Colleges that began recruiting more aggressively in rural America have succeeded in increasing applications — but getting admitted students to enroll and finish remains a tougher task.
On a crisp weekend at Amherst College, admitted high school seniors from small towns clustered around a fire pit, swapping s’mores and stories. The scene was part social, part strategic: a two-day program designed to make rural applicants feel welcome and see themselves on a selective college campus.
Those outreach efforts are the next phase of a campaign launched when a Missouri-born University of Chicago trustee, Byron Trott, seeded the STARS College Network (Small Town and Rural Students) with an initial $20 million. Trott saw that while roughly a quarter of Americans live in rural areas, they have been dramatically underrepresented at elite colleges. Since founding STARS, and after additional investments, the initiative has grown: STARS member institutions rose from 16 to 32 and reported that more than 90,000 rural students applied to member schools last year — about a 15% increase.
With those application gains established, colleges are now focused on improving yield — admitting rural students who actually matriculate — and supporting them through graduation. STARS has encouraged member schools, including Ivy League and top STEM institutions, to make a point of visiting rural high schools and to fund programs that reduce barriers to campus visits and early immersion.

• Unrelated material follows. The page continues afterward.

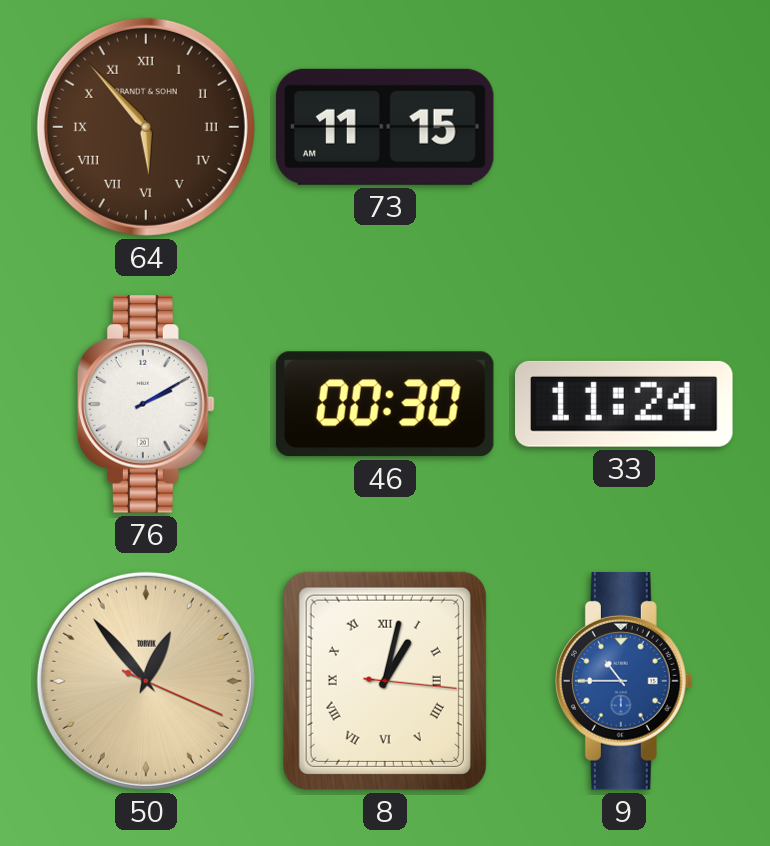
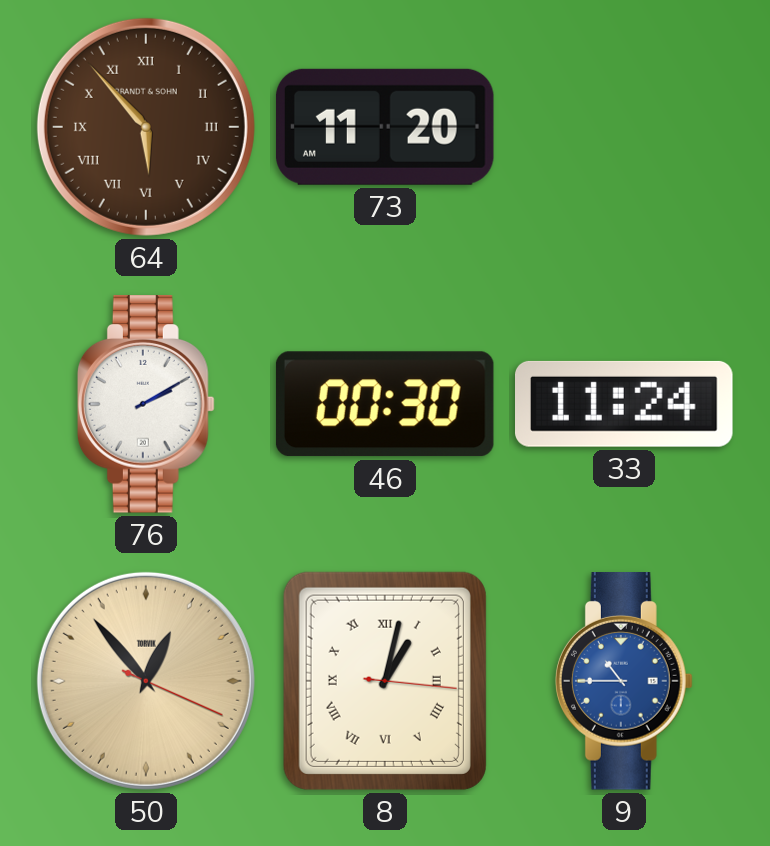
73: 11:15 -> 11:20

But several persistent obstacles make enrollment and persistence difficult for many rural students. Cost is often the first concern: rural households have lower median incomes than the national average, and private selective colleges can seem unaffordable despite financial aid. Families in small towns may also carry cultural reservations about attending far-away, elite institutions; some students and parents worry about standing out or leaving their communities.
Trust and familiarity are central. For many rural students, selective colleges have not been places they saw people “like them” — admissions offices simply did not visit their schools. That absence has contributed to skepticism about whether higher education is welcoming or relevant. Polling shows rural Americans are less likely than urban and suburban residents to view college as beneficial, and concerns about cultural change or political differences can influence decisions.
Practical barriers compound the cultural ones. Rural high schools often offer fewer advanced courses or extracurricular pathways that strengthen competitive college applications. Students may lack mentorship from family or community networks who understand the application and financial-aid process or who can help with career-related connections after graduation. Once on campus, rural students can experience homesickness and isolation when campus culture feels unfamiliar; data show rural enrollees are more likely to stop out and less likely to graduate compared with suburban peers.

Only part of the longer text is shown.